Die islamischen Terroristen von New York und Washington hatten das gleiche himmlische Ziel. Dies geht aus den erschütternden Selbstzeugnissen hervor, die sich in ihrem irrtümlich fehlgeleiteten Gepäck befanden. Sie beanspruchten ebenso wie alle anderen Muslime auch, den Gott Abrahams auf ihrer Seite zu haben. Den Weg in den Himmel wollten sie sich freilich anders bahnen, durch Tötung von "Ungläubigen" und durch "Selbstopferung".

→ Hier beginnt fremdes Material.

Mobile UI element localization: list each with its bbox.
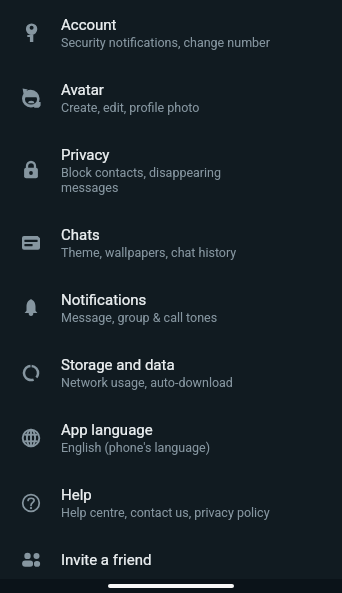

Es wäre zu wenig, bei der Verurteilung ihrer Gräueltaten stehenzubleiben. Man muss diese zu verstehen suchen. Wie steht es mit ähnlichen Gewaltakten von Juden und Christen? Hier kommt auf christlicher Seite David Koresh in den Blick und auf jüdischer Yigel Amir, der den Premierminister von Israel, Yitzhak Rabin, auf Befehl Gottes tötete. Ein gemeinsamer Nenner dieser religiösen Extremisten besteht wohl darin, dass sie die Propagierung eines religiösen Pluralismus für einen kulturellen Genozid halten und entsprechend auszurotten suchen. Demgegenüber haben nicht wenige Vertreter von Christentum, Judentum und Islam das Wort "Pluralismus" auf ihre Fahne geschrieben und sich in der modernen Welt eingerichtet. Indes ist daran zu erinnern, dass nicht nur der Koran Befehle zu Gewaltakten gegen Ungläubige enthält, sondern auch die biblischen Schriften, auf die sich Juden wie Christen gleichermaßen berufen. So wurden die Kanaanäer auf Befehl Gottes ausgemerzt und der Verfasser der Offenbarung des Johannes schwelgt in blutrünstiger Phantasie darüber, wie der römische Feind umgebracht wird. Juden, Christen und Muslime könnten die schreckliche Tat vom 11. September als Anlass zum Nachdenken darüber nehmen, wie viel von ihrer Religion noch übrig bleibt, wenn sie sich der grausamen Teile ihrer jeweiligen Heiligen Schrift entledigt haben. Am Ende nämlich muss Gott selbst abgerüstet werden, der allenthalben der "Herr" genannt wird. Denn auch ein solcher "Herr" ist allem pluralistischem Denken feind und hat in einer Demokratie, wo es um Mehrheiten geht, keinen Platz. Wer trotzdem an Gott, dem "Herrn" festhalten will, gleicht einem Krieger, der sich um eine herrenlos gewordene Flagge schart, ohne zu merken, dass sein "Herr" längst gefallen ist.

(Eine leicht gekürzte Fassung dieses Beitrags erschien in: Publik-Forum, Nummer 22, vom 23. November 2001, S. 39-40.)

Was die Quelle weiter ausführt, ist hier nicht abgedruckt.